Troubleshooting#

When troubleshooting, you may see unexpected behaviors or receive an error message. This section provides links for identifying the cause of the problem and how to resolve it.

Behavior#

JupyterHub proxy fails to start#

If you have tried to start the JupyterHub proxy and it fails to start:

  • check if the JupyterHub IP configuration setting is c.JupyterHub.ip = '*'; if it is, try c.JupyterHub.ip = ''

  • Try starting with jupyterhub --ip=0.0.0.0

Note: If this occurs on Ubuntu/Debian, check that you are using a recent version of Node. Some versions of Ubuntu/Debian come with a very old version of Node and it is necessary to update Node.

sudospawner fails to run#

If the sudospawner script is not found in the path, sudospawner will not run. To avoid this, specify sudospawner’s absolute path. For example, start jupyterhub with:

jupyterhub --SudoSpawner.sudospawner_path='/absolute/path/to/sudospawner'

or add:

c.SudoSpawner.sudospawner_path = '/absolute/path/to/sudospawner'

to the config file, jupyterhub_config.py.

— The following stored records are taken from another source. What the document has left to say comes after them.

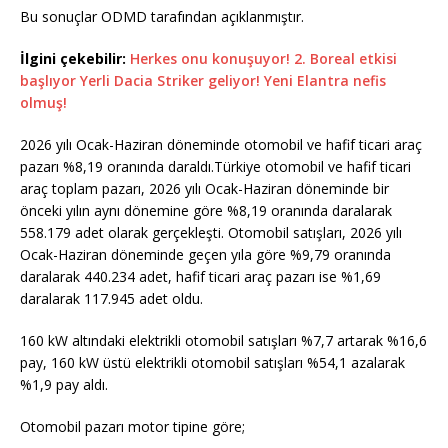
Bu sonuçlar ODMD tarafından açıklanmıştır.
İlgini çekebilir:
Herkes onu konuşuyor! 2. Boreal etkisi
başlıyor Yerli Dacia Striker geliyor! Yeni Elantra nefis
olmuş!
2026 yılı Ocak-Haziran döneminde otomobil ve hafif ticari araç
pazarı %8,19 oranında daraldı.Türkiye otomobil ve hafif ticari
araç toplam pazarı, 2026 yılı Ocak-Haziran döneminde bir
önceki yılın aynı dönemine göre %8,19 oranında daralarak
558.179 adet olarak gerçekleşti. Otomobil satışları, 2026 yılı
Ocak-Haziran döneminde geçen yıla göre %9,79 oranında
daralarak 440.234 adet, hafif ticari araç pazarı ise %1,69
daralarak 117.945 adet oldu.
160 kW altındaki elektrikli otomobil satışları %7,7 artarak %16,6
pay, 160 kW üstü elektrikli otomobil satışları %54,1 azalarak
%1,9 pay aldı.
Otomobil pazarı motor tipine göre;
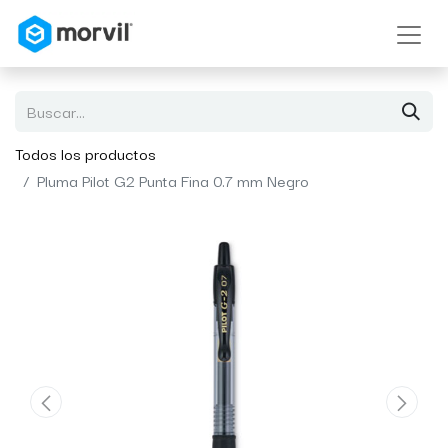
Todos los productos
Pluma Pilot G2 Punta Fina 0.7 mm Negro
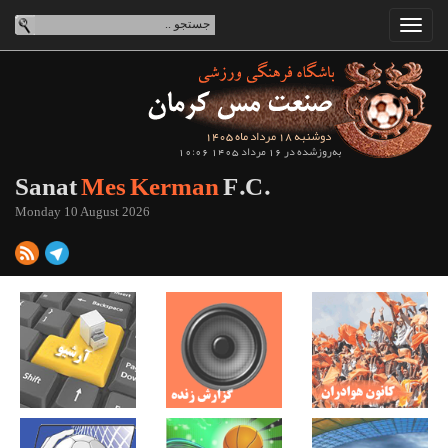
دوشنبه 18 مرداد ماه 1405
به‌روزشده در 16 مرداد 1405 10:06
Sanat
Mes Kerman
F.C.
Monday 10 August 2026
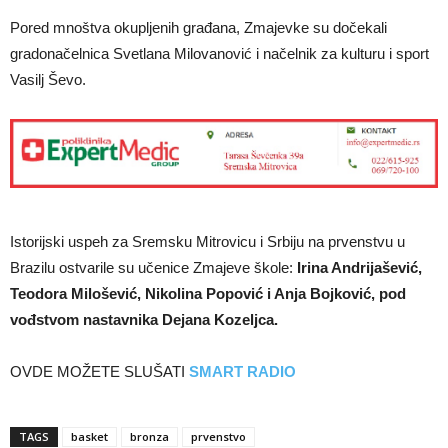
Pored mnoštva okupljenih građana, Zmajevke su dočekali
gradonačelnica Svetlana Milovanović i načelnik za kulturu i sport
Vasilj Ševo.
Istorijski uspeh za Sremsku Mitrovicu i Srbiju na prvenstvu u
Brazilu ostvarile su učenice Zmajeve škole:
Irina Andrijašević,
Teodora Milošević, Nikolina Popović i Anja Bojković, pod
vođstvom nastavnika Dejana Kozeljca.
OVDE MOŽETE SLUŠATI
SMART RADIO
TAGS
basket
bronza
prvenstvo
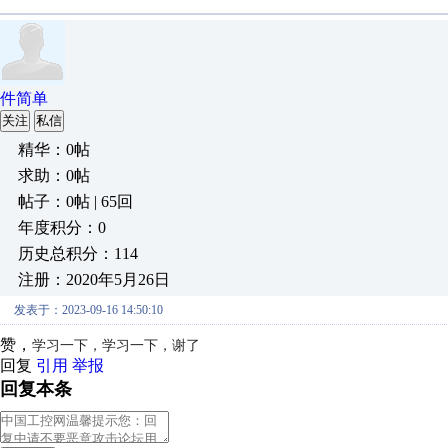
件简单
关注
私信
精华：0帖
求助：0帖
帖子：0帖 | 65回
年度积分：0
历史总积分：114
注册：2020年5月26日
发表于：2023-09-16 14:50:10
赞，
学习一下，学习一下，谢了
回复
引用
举报
回复本条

What is the default behavior when none of the lists (admin, allowed, allowed groups) are set?#

When nothing is given for these lists, there will be no admins, and all users who can authenticate on the system (i.e. all the Unix users on the server with a password) will be allowed to start a server. The allowed username set lets you limit this to a particular set of users, and admin_users lets you specify who among them may use the admin interface (not necessary, unless you need to do things like inspect other users’ servers or modify the user list at runtime).

JupyterHub Docker container is not accessible at localhost#

Even though the command to start your Docker container exposes port 8000 (docker run -p 8000:8000 -d --name jupyterhub quay.io/jupyterhub/jupyterhub jupyterhub), it is possible that the IP address itself is not accessible/visible. As a result, when you try http://localhost:8000 in your browser, you are unable to connect even though the container is running properly. One workaround is to explicitly tell Jupyterhub to start at 0.0.0.0 which is visible to everyone. Try this command: docker run -p 8000:8000 -d --name jupyterhub quay.io/jupyterhub/jupyterhub jupyterhub --ip 0.0.0.0 --port 8000

How can I kill ports from JupyterHub-managed services that have been orphaned?#

I started JupyterHub + nbgrader on the same host without containers. When I try to restart JupyterHub + nbgrader with this configuration, errors appear that the service accounts cannot start because the ports are being used.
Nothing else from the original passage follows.